Task UX · minimalism

Redesigning Task Settings Around Minimalism

A before-and-after look at Nala’s task settings redesign: from a dense edit form to a calmer control surface for priority, time, due date, delegation, and done.

July 2, 20267 min readBuild in public
Newer Nala task settings design with Delegate, Saved state, priority slider, cards, time picker, and Done button

Task settings look like a small screen.

They are not.

This is where a messy thought becomes something Nala can actually help move: a name, notes, priority, time, due date, calendar context, task type, and delegation.

The redesign was not about making the screen emptier. It was about making the important decisions feel obvious.

Before Before screenshot of the older denser Edit task form with many labeled rows, priority dots, task type, agent selector, and save button
Clear, but form-like: many labels, many rows, and too much of the screen feeling like settings paperwork.
After After screenshot of the newer Delegate Saved Done task settings design, saved state, focused task field, priority slider, due and calendar cards, time picker, and large Done action
More intentional: fewer competing labels, stronger touch targets, and a clearer path from task to action.

The old screen was organized, but it still felt like a form.

The previous task settings screen did a lot of things correctly. It had explicit labels, a task name field, estimated time, deadline, schedule, priority, task type, agent assignment, cancel, and save.

That is useful.

But it also made the task feel like a form to complete.

For a productivity app, that matters. A user does not open task settings because they want to admire settings. They open it because they want the task to become clearer, faster, or more actionable.

1. Reduce explanationIf the shape of the control explains the action, the label can become quieter.
2. Make the main action physicalDone, Delegate, Due, Calendar, Time — these should feel tappable and obvious.
3. Keep complexity groupedPower stays available, but it is bundled into clear visual chunks.

The new screen feels more like a control surface.

The redesigned version moves away from “fill out every field” energy.

It starts with the outcome: this task can be delegated, it is saved, and the user can quickly adjust the parts that matter.

The task name gets a large calm field. Notes become an add-on instead of a permanent empty text area. Priority becomes a visual slider. Due date and calendar are cards. Time becomes a focused picker. Personal versus client/business becomes a clear segmented choice. Done is a confident final action.

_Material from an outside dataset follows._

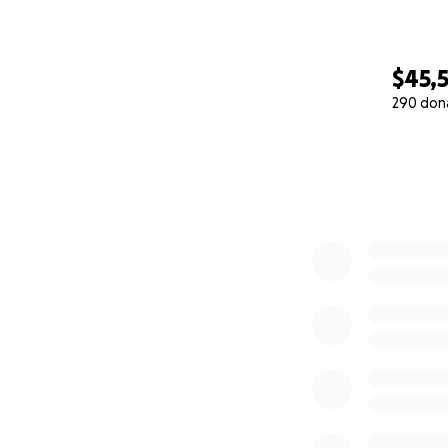
$45,
290 don
0% complete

That is the improvement: the screen feels less like configuration and more like shaping the task.

AreaBeforeAfter
Top actionGeneric Edit task header with save/delete icons.Delegate is visible as a primary mode, with Saved state beside it.
Task nameLabeled input inside a form stack.Large focused task field with Notes as a secondary add-on.
PriorityDiscrete dots, technically clear but visually thin.A slider with a strong Normal state, easier to feel at a glance.
Time/dateRows for estimated time, deadline, schedule.Visual cards and picker treatment: Due, Calendar, Time.
Task typePersonal / Client-business exists, but sits inside a denser form.The segmented choice becomes larger and easier to hit.
FinishSave is one button in a footer.Done is large, green, and unmistakably final.

Minimalism is not making every control tiny.

This is the important part.

Minimalism does not always mean smaller, flatter, or fewer visible controls. Sometimes the minimal version is the one that makes the decision easier.

The new design is visually richer than a plain form, but cognitively lighter. The user can see the task, understand the state, adjust the main variables, and leave.

Minimalism is not the absence of UI. It is the absence of unnecessary hesitation.

The task should feel ready to move.

Nala is not being built as a passive task database. The direction is to help move work forward.

That is why the new screen matters. “Delegate” is not just a button. It hints at the larger product idea: tasks should be able to move from capture into action.

The settings screen has to support that without becoming intimidating. It needs enough structure for real work, but enough calm that a simple task still feels simple.

The product lesson

The better a task manager gets, the easier it is to accidentally make it feel heavy. This redesign pushes the other way.

  • Make the primary task visible first.
  • Show state clearly: saved, delegated, done.
  • Use bigger controls when they reduce thinking.
  • Group related decisions into cards.
  • Make completion feel obvious.

That is the kind of minimalism that matters for Nala: not less capability, but less friction between the user and the next useful action.

Quick answers

What changed in the task settings redesign?

The newer design moves from a dense labeled form toward a clearer control surface: Delegate and Saved state at the top, a larger task field, visual priority, due/calendar cards, a time picker, a stronger task type selector, and a large Done action.

Why is this more minimal if it has bigger controls?

Because minimalism is about reducing cognitive load, not making everything small. Bigger controls can be more minimal when they make the next decision obvious.

How does this connect to Nala as an AI task manager?

Nala needs task settings that can support real action — including delegation — while still making everyday task capture feel calm and fast.